Sales tax permit: Before you can collect sales tax, you must register with each state where you have nexus (physical or economic) and obtain a sales tax permit. Operating without one while collecting tax — or failing to collect when required — both carry penalties.
Nexus determination: You have nexus in your home state. You also have nexus in any state where you have employees, warehouses, significant inventory, or where you exceed the economic nexus threshold ($100,000 in sales or 200 transactions annually in most states).
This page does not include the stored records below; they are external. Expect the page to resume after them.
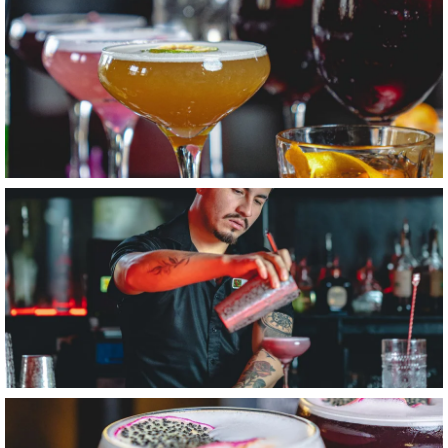
Item6, Link to Larger Image, Bartender Pouring Cocktail
Item7, Link to Larger Image, Lavender Lemon Drop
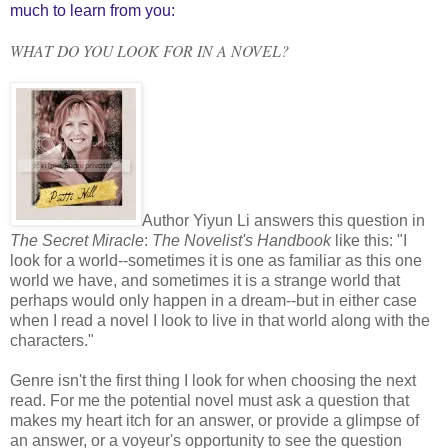
much to learn from you:
WHAT DO YOU LOOK FOR IN A NOVEL?
Author Yiyun Li answers this question in
The Secret Miracle
:
The Novelist's Handbook
like this: "I
look for a world--sometimes it is one as familiar as this one
world we have, and sometimes it is a strange world that
perhaps would only happen in a dream--but in either case
when I read a novel I look to live in that world along with the
characters."
Genre isn't the first thing I look for when choosing the next
read. For me the potential novel must ask a question that
makes my heart itch for an answer, or provide a glimpse of
an answer, or a voyeur's opportunity to see the question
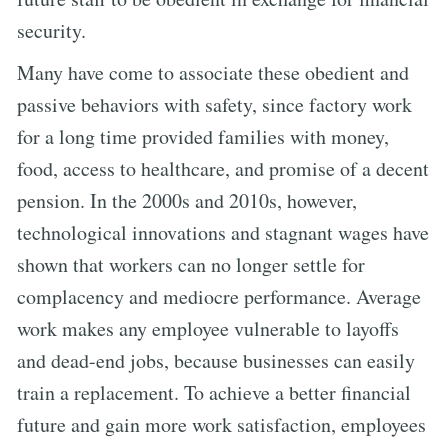
security.
Many have come to associate these obedient and
passive behaviors with safety, since factory work
for a long time provided families with money,
food, access to healthcare, and promise of a decent
pension. In the 2000s and 2010s, however,
technological innovations and stagnant wages have
shown that workers can no longer settle for
complacency and mediocre performance. Average
work makes any employee vulnerable to layoffs
and dead-end jobs, because businesses can easily
train a replacement. To achieve a better financial
future and gain more work satisfaction, employees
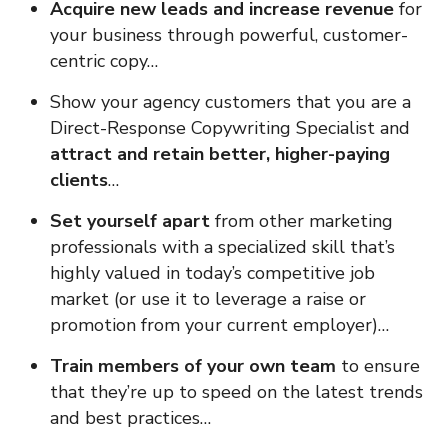
Acquire new leads and increase revenue
for
your business through powerful, customer-
centric copy…
Show your agency customers that you are a
Direct-Response Copywriting Specialist and
attract and retain better, higher-paying
clients
…
Set yourself apart
from other marketing
professionals with a specialized skill that’s
highly valued in today’s competitive job
market (or use it to leverage a raise or
promotion from your current employer)…
Train members of your own team
to ensure
that they’re up to speed on the latest trends
and best practices…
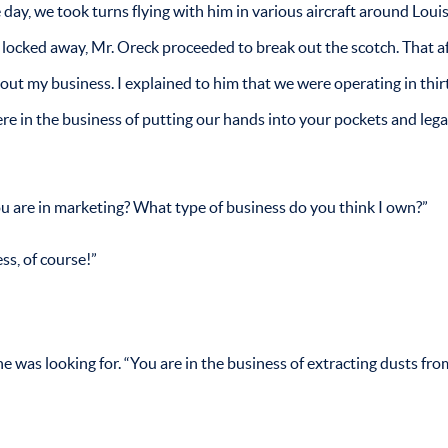
e day, we took turns flying with him in various aircraft around Loui
e locked away, Mr. Oreck proceeded to break out the scotch. That a
out my business. I explained to him that we were operating in thi
e in the business of putting our hands into your pockets and lega
ou are in marketing? What type of business do you think I own?”
s, of course!”
e was looking for. “You are in the business of extracting dusts fro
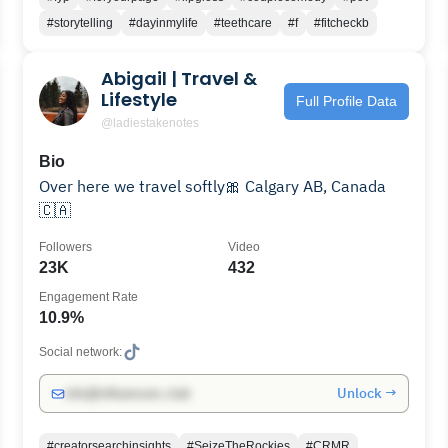
#storytelling
#dayinmylife
#teethcare
#f
#fitcheckb
Abigail | Travel &
Lifestyle
Full Profile Data
@ladiestakenotes
Bio
Over here we travel softly🎀 Calgary AB, Canada
🇨🇦
Followers
Video
23K
432
Engagement Rate
10.9%
Social network:
Unlock →
info@influencers.club
#creatorsearchinsights
#SeizeTheRockies
#CRMR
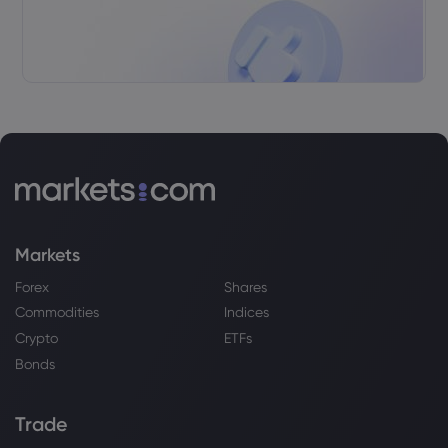
Markets
Forex
Shares
Commodities
Indices
Crypto
ETFs
Bonds
Trade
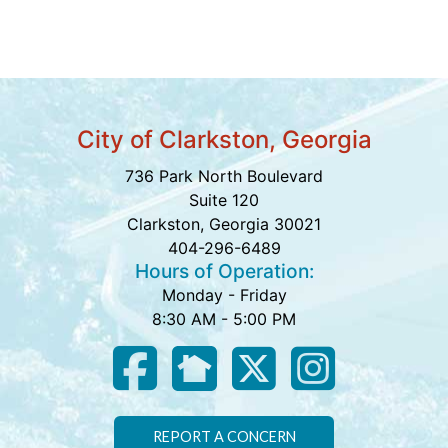
City of Clarkston, Georgia
736 Park North Boulevard
Suite 120
Clarkston, Georgia 30021
404-296-6489
Hours of Operation:
Monday - Friday
8:30 AM - 5:00 PM
REPORT A CONCERN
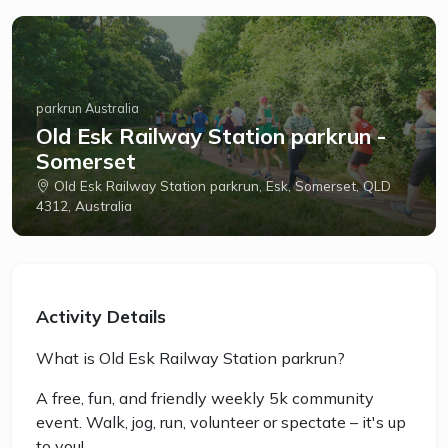
parkrun Australia
Old Esk Railway Station parkrun -
Somerset
Old Esk Railway Station parkrun, Esk, Somerset, QLD
4312, Australia
Activity Details
What is Old Esk Railway Station parkrun?
A free, fun, and friendly weekly 5k community
event. Walk, jog, run, volunteer or spectate – it's up
to you!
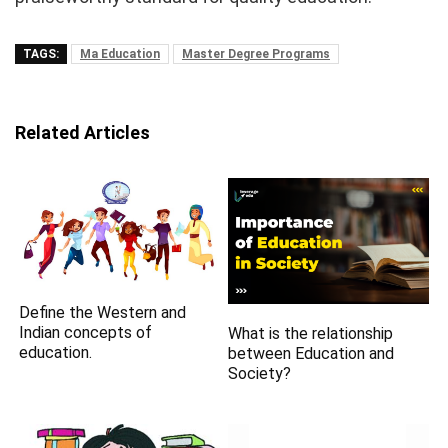
TAGS:
Ma Education
Master Degree Programs
Related Articles
Define the Western and
Indian concepts of
What is the relationship
education.
between Education and
Society?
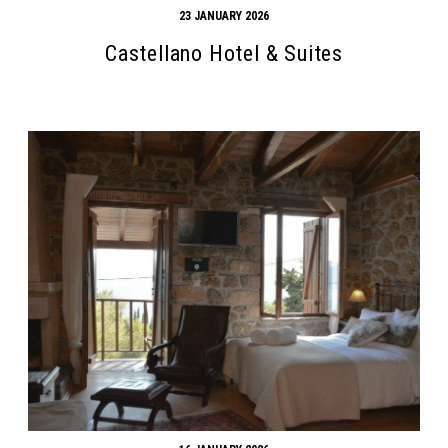
23 JANUARY 2026
Castellano Hotel & Suites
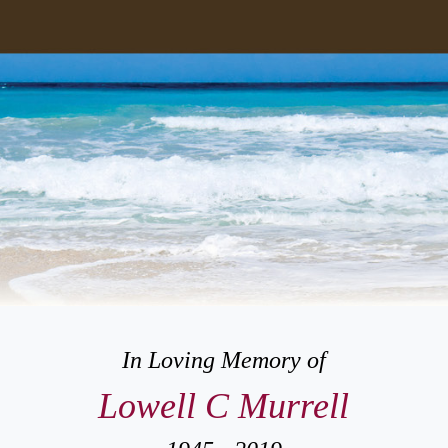
In Loving Memory of
Lowell C Murrell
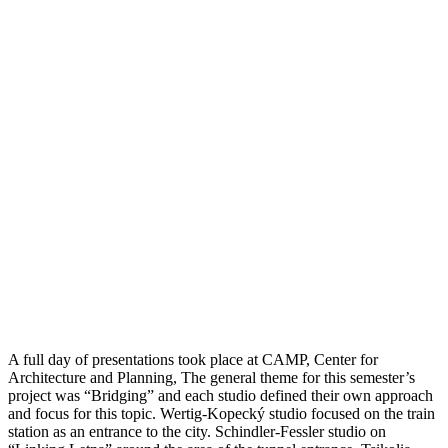
A full day of presentations took place at CAMP, Center for
Architecture and Planning, The general theme for this semester’s
project was “Bridging” and each studio defined their own approach
and focus for this topic. Wertig-Kopecký studio focused on the train
station as an entrance to the city. Schindler-Fessler studio on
Multi-state sellers need to track nexus across all states they ship to.
Charging the correct rate: For most online sales, the rate depends on the delivery address — called destination-based sourcing. This is the norm in most states. A few states use origin-based sourcing, where the rate is based on your business location. Arizona, California (partially), Illinois, Missouri, New Mexico, Ohio, Pennsylvania, Texas, Utah, and Virginia use origin-based rules for intrastate sales.
Filing and remitting: Sales tax must be remitted to each state on a regular schedule — monthly, quarterly, or annually depending on your sales volume in that state. Late filing or underpayment generates interest and penalties. Most states now accept online filing through their revenue department portals.
Tax software: Businesses with significant e-commerce sales typically use automated sales tax software (Avalara, TaxJar, or Vertex) that integrates with their shopping cart or accounting software, automatically applies the correct rate by ZIP code, and handles filing. Manual compliance across dozens of states is error-prone and time-consuming.